## Document Embedding
   * An embedding is a multi-dimensional     representation of a Document
   * An Embedding could be :
        * numpy **ndarray**
        * Scipy **sparse array**
        * Tensorflow and Pytorch **sparse arrays**

In [1]:
import numpy as np
from jina import Document
d1 = Document(embedding = np.array([1,2,3]))
d2 = Document(embedding = np.array([[1,2,3], [4,5,6]]))

In [4]:
display(d1,d2)

In [12]:
# Access to each document's Embedding attribute
display(d1.embedding)
print("------")
display(d2.embedding)

array([1, 2, 3])

------


array([[1, 2, 3],
       [4, 5, 6]])

#### Sparce Embedding

In [14]:
import scipy.sparse as sp

d1 = Document(embedding = sp.coo_matrix([0,0,0,1,0]))
d2 = Document(embedding = sp.csr_matrix([0,0,0,1,0]))
d3 = Document(embedding =sp.bsr_matrix([0,0,0,1,0]))
d4 = Document(embedding = sp.csc_matrix([0,0,0,1,0]))

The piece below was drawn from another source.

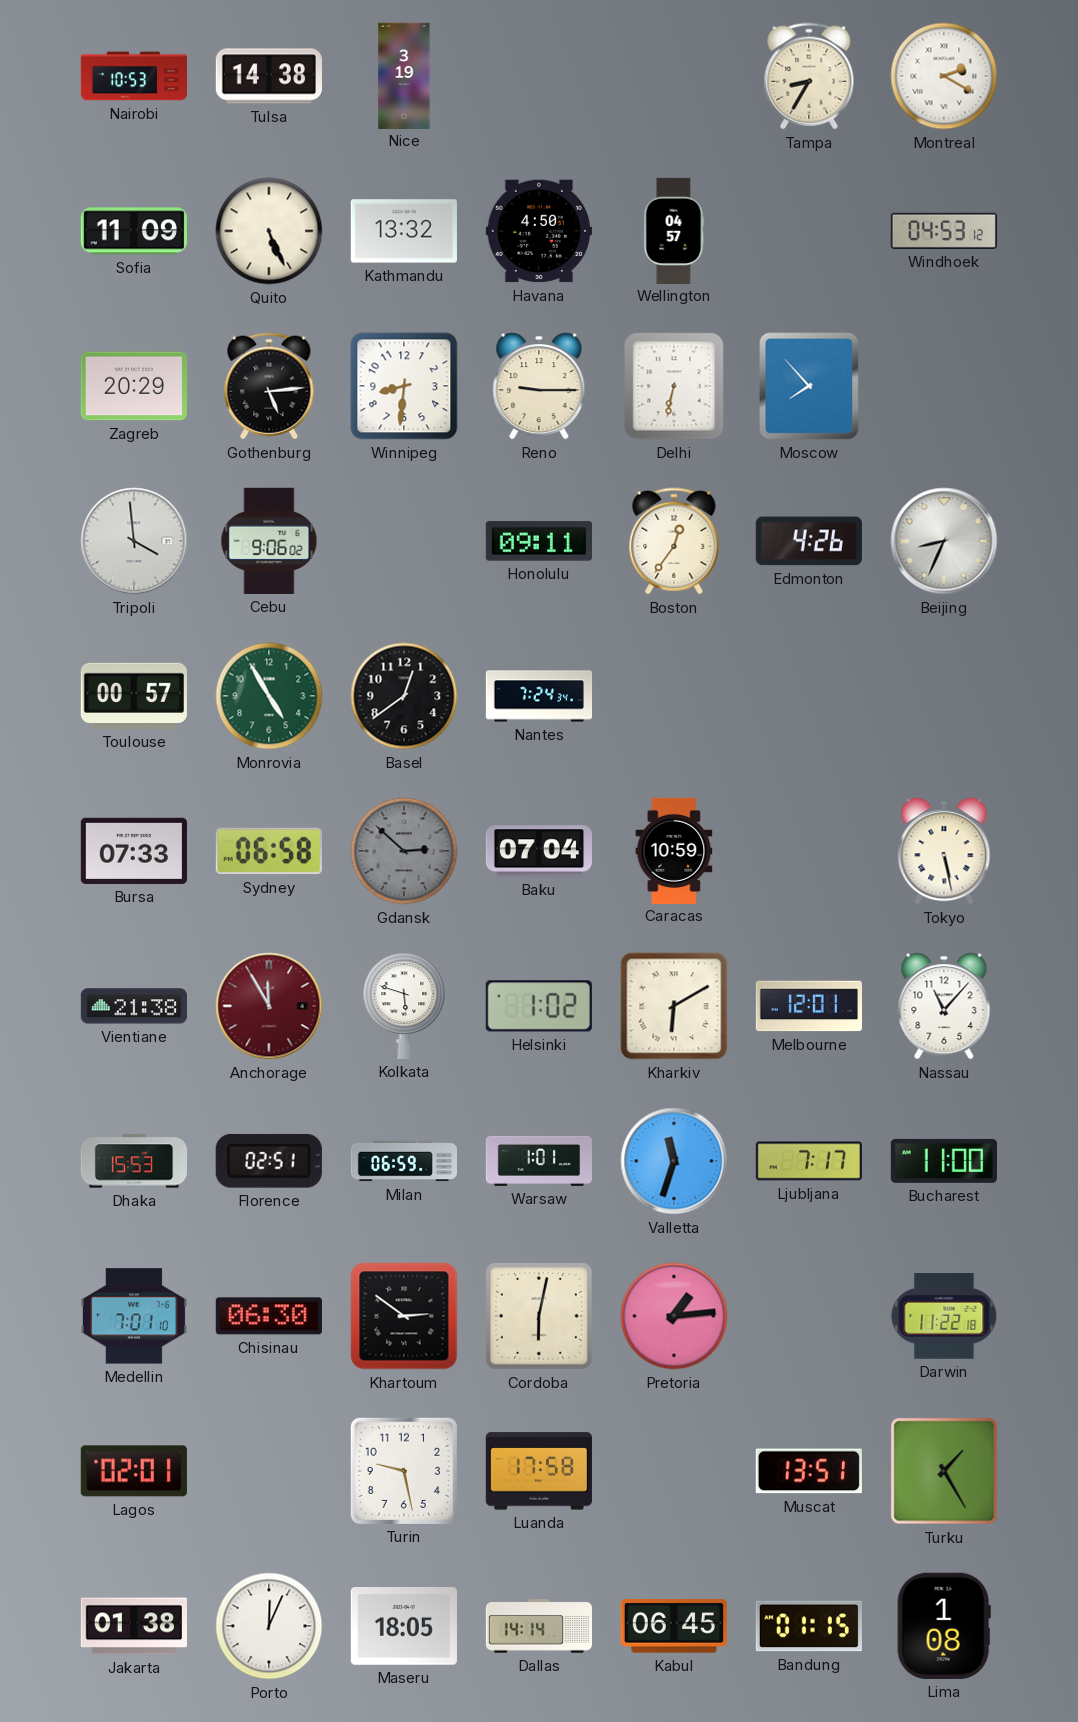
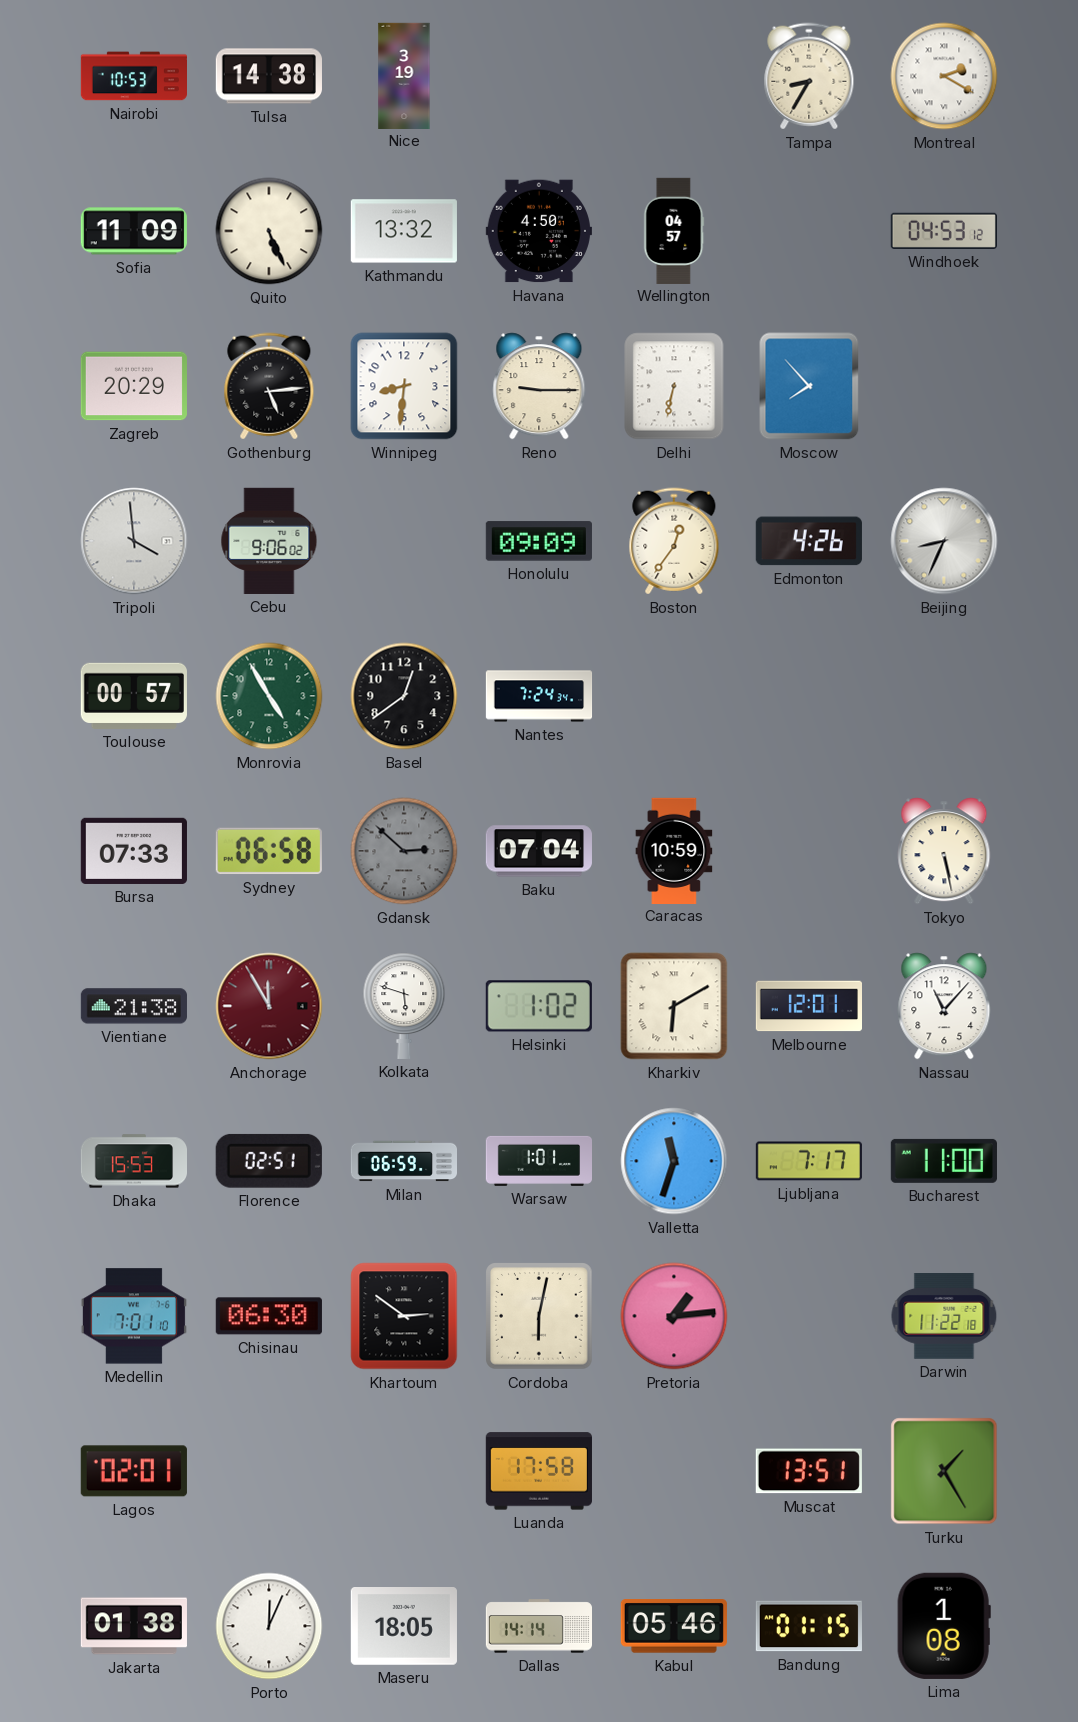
Honolulu: 09:11 -> 09:09
Turin: 9:28 -> none
Kabul: 06:45 -> 05:46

d5 = Document(blob=sp.coo_matrix([0, 0, 0, 1, 0]))
d6 = Document(blob=sp.csr_matrix([0, 0, 0, 1, 0]))
d7 = Document(blob=sp.bsr_matrix([0, 0, 0, 1, 0]))
d8 = Document(blob=sp.csc_matrix([0, 0, 0, 1, 0]))

In [22]:
display(d1)
display(d1.embedding)

<1x5 sparse matrix of type '<class 'numpy.int32'>'
	with 1 stored elements in COOrdinate format>

In [21]:
display(d5)
display(d5.blob)

<1x5 sparse matrix of type '<class 'numpy.int32'>'
	with 1 stored elements in COOrdinate format>

In [30]:
# tensorflow and pytorch sparce arrays
import torch
import tensorflow as tf

#more information about SparseTensor : https://www.tensorflow.org/api_docs/python/tf/sparse/SparseTensor

indices = [[0, 0], [1, 2]] # specifies the indices of the elements in the sparse tensor that contain nonzero values
values = [1, 2] # supplies the values for each element in indices
dense_shape = [3, 4] # specifies the dense_shape of the sparse tensor

d1 = Document(embedding=torch.sparse_coo_tensor(indices, values, dense_shape))
d2 = Document(embedding=tf.SparseTensor(indices, values, dense_shape))
d3 = Document(blob=torch.sparse_coo_tensor(indices, values, dense_shape))
d4 = Document(blob=tf.SparseTensor(indices, values, dense_shape))

In [31]:
display(d1)
display(d1.embedding)

<3x4 sparse matrix of type '<class 'numpy.int64'>'
	with 2 stored elements in COOrdinate format>

## Document tags
   * **Document** contains the **tags** field that can hold a map-like structure that can map arbitrary values

In [35]:
from jina import Document

doc = Document(tags={'dimensions': {'height': 5.0, 'weight': 10.0, 'last_modified': 'Monday'}})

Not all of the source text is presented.